Meinhard Nehmer

Meinhard Nehmer (born 13 January 1941 in Boblin near Pölitz, Pomerania, Germany) is an East German bobsledder who competed from the mid-1970s to the early 1980s. Competing in two Winter Olympics, he won four medals with three golds (Two-man: 1976, Four-man: 1976, 1980) and one bronze (Two-man: 1980). Nehmer also carried the East German flag during the opening ceremonies of the 1976 Winter Olympics in Innsbruck.

He also won four medals at the FIBT World Championships with one gold (Four-man: 1977), two silvers (Two-man: 1978, Four-man: 1979), and one bronze (Four-man: 1978).

Nehmer grew up on Rügen, the son of a farmer. Prior to his role in bobsleigh, Nehmer competed in athletics as a javelin thrower, with a personal best of 81.5 m. After retiring from javelin competition at the age of 30, he was recruited into bobsleigh by coach Horst Hörnlein at the relatively advanced age of 32, although Nehmer initially believed that taking up a new sport at that age would not be worthwhile. At the time of his first Olympic success in 1976, he had only been bobsledding for three years.[1]

Retiring from bobsleigh in the early 1980s, Nehmer worked for the Volksmarine, rising to the rank of Commander (Fregattenkapitän in (in German)), before being forced out following German reunification in late 1990.

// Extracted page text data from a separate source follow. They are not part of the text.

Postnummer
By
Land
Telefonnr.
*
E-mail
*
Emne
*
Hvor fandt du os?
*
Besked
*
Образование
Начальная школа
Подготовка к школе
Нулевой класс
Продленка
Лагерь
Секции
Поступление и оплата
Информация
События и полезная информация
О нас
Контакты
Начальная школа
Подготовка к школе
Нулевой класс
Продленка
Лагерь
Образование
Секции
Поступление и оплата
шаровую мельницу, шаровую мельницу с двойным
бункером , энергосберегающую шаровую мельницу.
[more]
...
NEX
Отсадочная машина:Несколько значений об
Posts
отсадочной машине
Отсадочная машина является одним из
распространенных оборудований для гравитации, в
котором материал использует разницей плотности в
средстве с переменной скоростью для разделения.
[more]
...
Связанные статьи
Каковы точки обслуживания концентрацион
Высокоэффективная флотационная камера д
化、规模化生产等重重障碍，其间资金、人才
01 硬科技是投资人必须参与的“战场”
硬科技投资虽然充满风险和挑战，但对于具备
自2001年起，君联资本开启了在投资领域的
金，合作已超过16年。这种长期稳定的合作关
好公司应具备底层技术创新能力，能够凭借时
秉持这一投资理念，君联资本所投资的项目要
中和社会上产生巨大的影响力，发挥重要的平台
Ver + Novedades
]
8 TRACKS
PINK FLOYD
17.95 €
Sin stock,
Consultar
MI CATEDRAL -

After that, Nehmer worked as a bobsleigh coach: he coached the United States between 1991 and 1993, taking them to the 1992 Winter Olympics and leading them to their first bobsleigh medal at the FIBT World Championships for 24 years in 1993 and an overall Bobsleigh World Cup title for Brian Shimer's crew. He then served as Italian national coach from 1993 to 2000, before being appointed as assistant coach to his former brakeman Raimund Bethge as part of the German national team, helping Christoph Langen and André Lange to their Olympic victories. He retired from coaching after the 2006 Winter Olympics in Turin, returning to farm on Rügen.[1][2][3]

In July 2016, he was inducted into Germany's Sports Hall of Fame.[4]